(ASSIGNMENT): Each line below with the word "Conner" needs to be copied.

*** Opening of INPUT DATA ***

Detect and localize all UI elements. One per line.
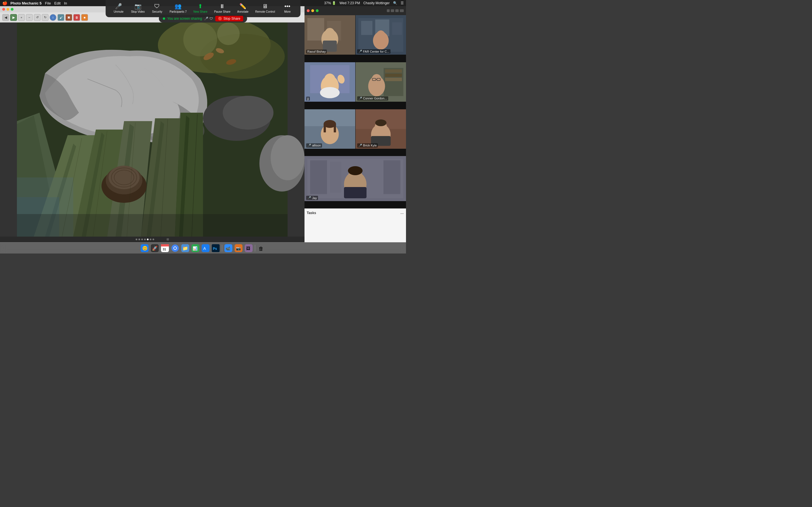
finder-icon: 😊 <box>141 244 149 252</box>
close-button[interactable] <box>2 8 5 11</box>
svg-rect-74 <box>384 160 400 194</box>
security-icon: 🛡 <box>154 3 160 10</box>
add-button[interactable]: + <box>18 14 25 21</box>
fullscreen-button[interactable] <box>11 8 13 11</box>
rotate-cw-button[interactable]: ↻ <box>42 14 49 21</box>
search-icon[interactable]: 🔍 <box>393 1 397 5</box>
muted-icon-far: 🎤 <box>358 50 362 53</box>
dock-zoom[interactable]: 📹 <box>224 244 233 252</box>
svg-point-37 <box>376 31 385 41</box>
unmute-button[interactable]: 🎤 Unmute <box>110 2 127 14</box>
tasks-expand-icon[interactable]: — <box>400 212 404 216</box>
filmstrip-dot-4[interactable] <box>144 238 146 240</box>
svg-text:📹: 📹 <box>225 246 231 251</box>
pause-share-label: Pause Share <box>214 10 231 13</box>
brick-name-label: 🎤 Brick Kyle <box>357 144 378 148</box>
apple-menu[interactable]: 🍎 <box>2 1 8 6</box>
svg-text:🚀: 🚀 <box>152 245 158 251</box>
participants-button[interactable]: 👥 Participants 7 <box>167 2 190 14</box>
zoom-window-controls <box>305 6 406 15</box>
muted-icon-jay: 🎤 <box>307 196 311 200</box>
more-button[interactable]: ••• More <box>279 2 296 14</box>
delete-button[interactable]: 🗑 <box>73 14 80 21</box>
unknown-dock-icon: 🖼 <box>245 244 253 252</box>
dock-trash[interactable]: 🗑 <box>257 244 266 252</box>
zoom-layout-grid2[interactable] <box>395 9 399 12</box>
filmstrip-dot-1[interactable] <box>136 238 137 240</box>
filmstrip-dot-3[interactable] <box>141 238 143 240</box>
raouf-video <box>305 15 355 55</box>
rotate-ccw-button[interactable]: ↺ <box>34 14 41 21</box>
sharing-audio-icons: 🎤 🛡 <box>204 17 213 20</box>
jj-video <box>305 62 355 102</box>
svg-point-4 <box>217 22 240 45</box>
dock-photomechanic[interactable]: 📷 <box>234 244 243 252</box>
color-class-button[interactable]: ■ <box>81 14 88 21</box>
pause-share-button[interactable]: ⏸ Pause Share <box>211 2 233 14</box>
svg-point-9 <box>223 96 273 129</box>
video-cell-jay: 🎤 Jay <box>305 156 406 201</box>
zoom-layout-mid[interactable] <box>391 9 394 12</box>
zoom-fullscreen-button[interactable] <box>316 9 319 12</box>
svg-rect-72 <box>310 160 327 194</box>
dock-appstore[interactable]: A <box>201 244 210 252</box>
dock-chrome[interactable] <box>170 244 180 252</box>
stop-share-button[interactable]: 🔴 Stop Share <box>215 16 243 21</box>
unmute-icon: 🎤 <box>115 3 122 10</box>
stamp-button[interactable]: ▣ <box>65 14 72 21</box>
menubar-right: 37% 🔋 Wed 7:23 PM Chasity Mottinger 🔍 ☰ <box>324 1 404 5</box>
color-button[interactable]: 🖌 <box>57 14 64 21</box>
dock-finder[interactable]: 😊 <box>140 244 149 252</box>
annotate-button[interactable]: ✏️ Annotate <box>234 2 251 14</box>
svg-point-41 <box>324 73 336 86</box>
menubar-in[interactable]: In <box>64 1 67 5</box>
filmstrip-dot-5[interactable] <box>147 238 149 240</box>
svg-rect-77 <box>344 187 366 198</box>
stop-video-icon: 📷 <box>135 3 142 10</box>
traffic-lights <box>2 8 13 11</box>
remote-control-button[interactable]: 🖥 Remote Control <box>252 2 278 14</box>
svg-point-18 <box>271 135 305 180</box>
photo-mechanic-panel: ◀ ▶ + − ↺ ↻ i 🖌 ▣ 🗑 ■ <box>0 6 305 242</box>
security-button[interactable]: 🛡 Security <box>149 2 165 14</box>
dock-files[interactable]: 📁 <box>181 244 190 252</box>
dock-unknown[interactable]: 🖼 <box>244 244 253 252</box>
zoom-close-button[interactable] <box>307 9 310 12</box>
filmstrip-end <box>167 238 169 240</box>
dock-photoshop[interactable]: Ps <box>211 244 220 252</box>
info-button[interactable]: i <box>50 14 56 21</box>
raouf-name: Raouf Bishay <box>307 50 326 53</box>
photomechanic-icon: 📷 <box>235 244 243 252</box>
forward-button[interactable]: ▶ <box>10 14 17 21</box>
dock-calendar[interactable]: 31 <box>160 244 169 252</box>
trash-icon: 🗑 <box>257 244 265 252</box>
zoom-layout-grid4[interactable] <box>400 9 404 12</box>
video-cell-far: 🎤 FAR Center for C... <box>356 15 406 55</box>
filmstrip-dot-2[interactable] <box>139 238 140 240</box>
sharing-banner: You are screen sharing 🎤 🛡 🔴 Stop Share <box>159 15 247 22</box>
filmstrip-dot-6[interactable] <box>150 238 151 240</box>
new-share-icon: ⬆ <box>198 3 203 10</box>
minimize-button[interactable] <box>6 8 9 11</box>
zoom-minimize-button[interactable] <box>311 9 314 12</box>
svg-text:🗑: 🗑 <box>259 246 264 251</box>
dock-numbers[interactable]: 📊 <box>191 244 200 252</box>
menu-icon[interactable]: ☰ <box>401 1 404 5</box>
stop-video-button[interactable]: 📷 Stop Video <box>128 2 148 14</box>
sharing-indicator <box>163 17 165 20</box>
menubar-file[interactable]: File <box>45 1 51 5</box>
svg-point-29 <box>325 28 335 39</box>
back-button[interactable]: ◀ <box>2 14 9 21</box>
annotate-icon: ✏️ <box>239 3 246 10</box>
filmstrip-dot-7[interactable] <box>153 238 154 240</box>
menubar-edit[interactable]: Edit <box>54 1 60 5</box>
allison-video <box>305 109 355 149</box>
annotate-label: Annotate <box>237 10 248 13</box>
subtract-button[interactable]: − <box>26 14 33 21</box>
svg-text:Ps: Ps <box>213 247 217 251</box>
new-share-button[interactable]: ⬆ New Share <box>191 2 210 14</box>
zoom-layout-min[interactable] <box>387 9 390 12</box>
conner-name-label: 🎤 Conner Gordon... <box>357 96 388 101</box>
dock-launchpad[interactable]: 🚀 <box>150 244 159 252</box>
video-cell-conner: 🎤 Conner Gordon... <box>356 62 406 102</box>
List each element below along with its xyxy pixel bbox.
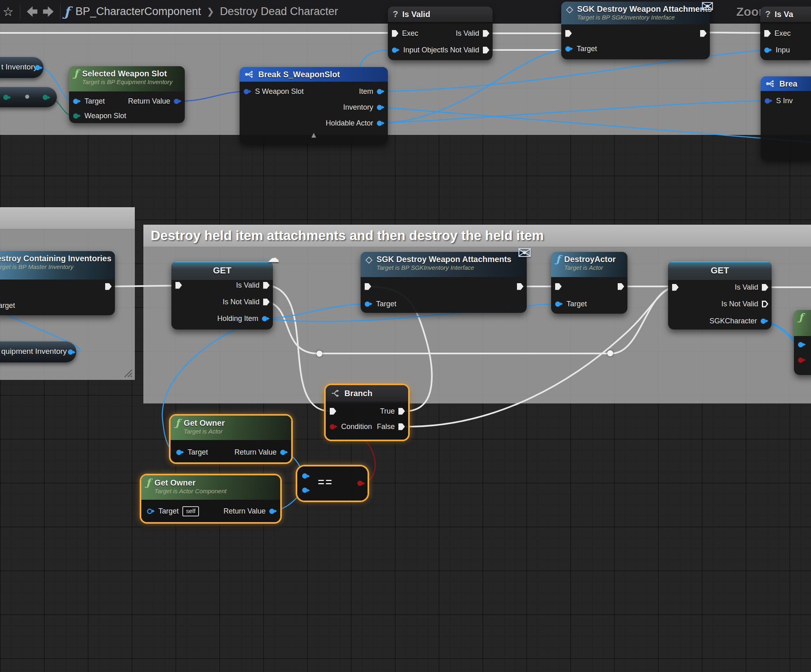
node-is-valid-top[interactable]: ? Is Valid Exec Is Valid Input Object Is…: [388, 7, 493, 60]
node-get-holding-item[interactable]: ☁ GET Is Valid Is Not Valid Holding Item: [171, 261, 273, 329]
node-get-owner-actor[interactable]: ƒ Get Owner Target is Actor Target Retur…: [171, 416, 291, 462]
node-header[interactable]: ƒ DestroyActor Target is Actor: [551, 252, 627, 277]
target-pin[interactable]: [565, 46, 573, 52]
node-selected-weapon-slot[interactable]: ƒ Selected Weapon Slot Target is BP Equi…: [69, 66, 185, 123]
target-pin[interactable]: [365, 301, 372, 307]
exec-out-pin[interactable]: [700, 30, 707, 37]
blueprint-graph-canvas[interactable]: Destroy held item attachments and then d…: [0, 0, 811, 672]
is-not-valid-exec-pin[interactable]: [263, 299, 270, 306]
is-not-valid-exec-pin[interactable]: [762, 301, 768, 308]
node-destroy-actor[interactable]: ƒ DestroyActor Target is Actor Target: [551, 252, 627, 314]
node-equipment-inventory-getter[interactable]: quipment Inventory: [0, 341, 76, 362]
node-header[interactable]: ƒ Get Owner Target is Actor Component: [141, 475, 280, 500]
exec-in-pin[interactable]: [392, 30, 398, 37]
wire-object[interactable]: [263, 304, 366, 319]
node-header[interactable]: ƒ Get Owner Target is Actor: [171, 416, 291, 440]
pure-function-icon: ƒ: [799, 312, 803, 323]
target-pin[interactable]: [147, 509, 155, 514]
pin-label: Target: [567, 300, 587, 308]
collapse-arrow-icon[interactable]: ▲: [240, 131, 388, 139]
object-pin[interactable]: [35, 65, 43, 70]
is-valid-exec-pin[interactable]: [263, 282, 270, 289]
holdable-actor-pin[interactable]: [377, 121, 385, 126]
weapon-slot-pin[interactable]: [73, 113, 81, 119]
node-header[interactable]: Branch: [326, 385, 408, 401]
target-pin[interactable]: [176, 450, 184, 455]
self-default-value[interactable]: self: [182, 506, 199, 516]
node-header[interactable]: ◇ SGK Destroy Weapon Attachments Target …: [361, 252, 527, 277]
node-weapon-slot-getter[interactable]: [0, 87, 57, 107]
exec-out-pin[interactable]: [517, 283, 523, 290]
input-object-pin[interactable]: [392, 48, 400, 53]
target-pin[interactable]: [555, 301, 563, 307]
target-pin[interactable]: [73, 99, 81, 104]
node-subtitle: Target is Actor: [184, 428, 225, 435]
exec-in-pin[interactable]: [555, 283, 562, 290]
exec-in-pin[interactable]: [764, 30, 771, 37]
reroute-node[interactable]: [607, 350, 613, 356]
exec-in-pin[interactable]: [365, 283, 371, 290]
node-is-valid-right-partial[interactable]: ? Is Va Exec Inpu: [760, 7, 811, 60]
node-break-weapon-slot[interactable]: Break S_WeaponSlot S Weapon Slot Item In…: [240, 67, 388, 144]
node-sgk-destroy-attachments-top[interactable]: ✉ ◇ SGK Destroy Weapon Attachments Targe…: [561, 2, 710, 59]
node-break-right-partial[interactable]: Brea S Inv: [761, 76, 811, 160]
node-header[interactable]: ? Is Valid: [388, 7, 493, 22]
node-header[interactable]: ƒ Selected Weapon Slot Target is BP Equi…: [69, 66, 185, 91]
node-header[interactable]: ◇ SGK Destroy Weapon Attachments Target …: [561, 2, 710, 24]
node-header[interactable]: ? Is Va: [760, 7, 811, 22]
node-get-sgk-character[interactable]: GET Is Valid Is Not Valid SGKCharacter: [668, 261, 772, 329]
exec-in-pin[interactable]: [672, 284, 679, 291]
is-valid-exec-pin[interactable]: [762, 284, 768, 291]
pin-label: Input Object: [403, 46, 443, 54]
bool-pin[interactable]: [798, 358, 806, 363]
teal-pin[interactable]: [43, 95, 50, 100]
node-header[interactable]: Brea: [761, 76, 811, 91]
return-value-pin[interactable]: [280, 450, 288, 455]
interface-diamond-icon: ◇: [566, 4, 573, 14]
false-exec-pin[interactable]: [398, 423, 405, 430]
wire-object[interactable]: [382, 107, 811, 142]
object-pin[interactable]: [68, 349, 76, 355]
true-exec-pin[interactable]: [398, 408, 405, 415]
equals-operator-label: ==: [297, 476, 354, 489]
node-header[interactable]: ƒ: [794, 310, 811, 336]
node-inventory-getter[interactable]: t Inventory: [0, 57, 43, 78]
return-value-pin[interactable]: [269, 509, 277, 514]
node-get-owner-component[interactable]: ƒ Get Owner Target is Actor Component Ta…: [141, 475, 280, 522]
node-equals[interactable]: ==: [297, 466, 368, 501]
pin-label: S Inv: [776, 97, 793, 105]
node-header[interactable]: estroy Containing Inventories arget is B…: [0, 251, 115, 280]
struct-in-pin[interactable]: [765, 98, 772, 104]
node-branch[interactable]: Branch True Condition False: [326, 385, 408, 440]
node-sgk-destroy-attachments-main[interactable]: ✉ ◇ SGK Destroy Weapon Attachments Targe…: [361, 252, 527, 313]
holding-item-pin[interactable]: [262, 316, 270, 321]
struct-in-pin[interactable]: [244, 89, 251, 94]
return-value-pin[interactable]: [174, 99, 182, 104]
inventory-pin[interactable]: [377, 105, 385, 110]
branch-icon: [331, 389, 340, 398]
node-destroy-containing-inventories[interactable]: estroy Containing Inventories arget is B…: [0, 251, 115, 315]
node-header[interactable]: Break S_WeaponSlot: [240, 67, 388, 82]
input-object-pin[interactable]: [764, 48, 772, 53]
reroute-node[interactable]: [316, 351, 322, 357]
exec-in-pin[interactable]: [330, 408, 336, 415]
exec-in-pin[interactable]: [565, 30, 572, 37]
wire-exec[interactable]: [113, 286, 175, 286]
is-valid-exec-pin[interactable]: [483, 30, 489, 37]
node-green-function-partial[interactable]: ƒ: [794, 310, 811, 375]
pin-label: Target: [158, 507, 179, 516]
item-pin[interactable]: [377, 89, 385, 94]
wire-struct[interactable]: [180, 91, 246, 101]
exec-out-pin[interactable]: [618, 283, 624, 290]
exec-in-pin[interactable]: [175, 282, 182, 289]
condition-pin[interactable]: [330, 424, 337, 429]
result-pin[interactable]: [357, 481, 365, 486]
wire-exec[interactable]: [705, 33, 766, 33]
exec-out-pin[interactable]: [105, 283, 112, 290]
node-header[interactable]: GET: [171, 261, 273, 280]
node-header[interactable]: GET: [668, 261, 772, 280]
sgk-character-pin[interactable]: [761, 319, 768, 324]
object-pin[interactable]: [798, 342, 806, 347]
teal-pin[interactable]: [3, 95, 11, 100]
is-not-valid-exec-pin[interactable]: [483, 47, 489, 54]
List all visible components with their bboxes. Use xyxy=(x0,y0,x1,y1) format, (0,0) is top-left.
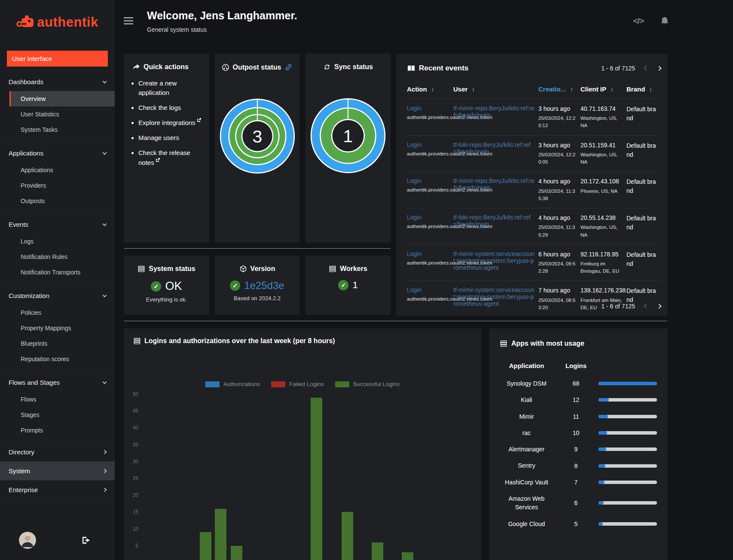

*** Close of INPUT DATA ***

(REPLY):
conner-name-label: 🎤 Conner Gordon... <box>357 96 388 101</box>
video-cell-conner: 🎤 Conner Gordon... <box>356 62 406 102</box>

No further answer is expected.